There's a number making the rounds that stops people cold, and it deserves a closer look: the typical family in Salt Lake County would need to earn roughly 83% more than they actually do to buy the median single-family home.

Read that again. Not a dream home. Not a remodeled showpiece. The middle house on the middle street. To reach it, the average family would have to nearly double their income.

It's the kind of statistic that makes people quietly give up — close the home-search tab, decide ownership is for someone else, and stop asking the question altogether. But giving up at that number is a mistake, because it's answering a question most buyers aren't actually asking.

What the gap really says

Here's the math behind the headline. In Salt Lake County, the median family income is about $94,658. To buy the median single-family home, you'd need to earn around $173,392. The space between those two figures — about 83% — is what we'll call the gap.

The gap is real, and it's worth respecting. But notice what it measures: it compares one income to one very specific slice of the market — the detached, single-family home. That's the most expensive door into homeownership, and it's the only door that number is talking about.

The reframe that changes everything

Most people hear "you can't afford the median home" and translate it to "you can't afford a home." Those are not the same sentence.

You're usually not priced out of the market. You're priced out of one section of it.

When you stop measuring yourself against the single hardest-to-reach option, the picture opens up fast. The same paycheck that falls short of a single-family home frequently reaches a townhome or a condo — and that's where a lot of first purchases actually happen.

The door most people walk right past

In Salt Lake County, the income needed for the median townhome or condo lands around $125,332 — meaningfully closer to where many families already are than the $173,392 single-family figure.

That gap between the two — single-family versus townhome/condo — is the whole story. It's the difference between "someday, maybe" and "let's run your real numbers this month." A townhome or condo isn't a consolation prize; for many buyers it's the smartest first move: you stop renting, you start building equity, and you give yourself options down the road.

What the numbers look like across the valley

Affordability isn't one number — it shifts city to city.

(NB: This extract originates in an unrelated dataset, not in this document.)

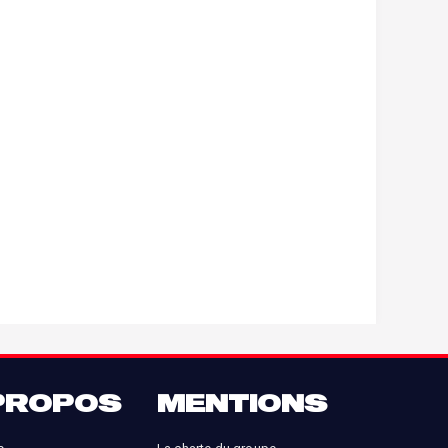
PROPOS
MENTIONS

Here's the landscape, so you can see what a paycheck does in different parts of the valley. (The "gap" column is how much more than the local median income you'd need for the median single-family home; "the door" is the income needed for the median townhome or condo, almost always the more reachable path.)



The point of the table isn't to send you chasing the lowest number — it's to show that the same income behaves very differently depending on where and what you're buying. The right move is the one that fits your life. Our job is to lay out what your money does across the area and let you choose from there.

So what do you do with this?

If the 83% number had you ready to wave the white flag, two questions tend to change the entire conversation:

  1. Are you open to a townhome or condo to start? For many buyers, that single shift turns "not yet" into "now."
  2. How flexible are you on location? The same paycheck reaches further in some areas than others, and a little flexibility can open up real options.

Answer those two honestly and the market usually looks a lot less locked than the headline suggests.

Let's find your real number

Averages are useful for headlines and useless for your actual decision. The only number that matters is yours — what it takes to buy in the range and the areas you're considering, right now.

That's a 15-minute conversation, not a lifetime sentence. Whether you're thinking about buying, or you're curious what your current home could unlock, we'll walk you through the real numbers and a plan with no pressure attached.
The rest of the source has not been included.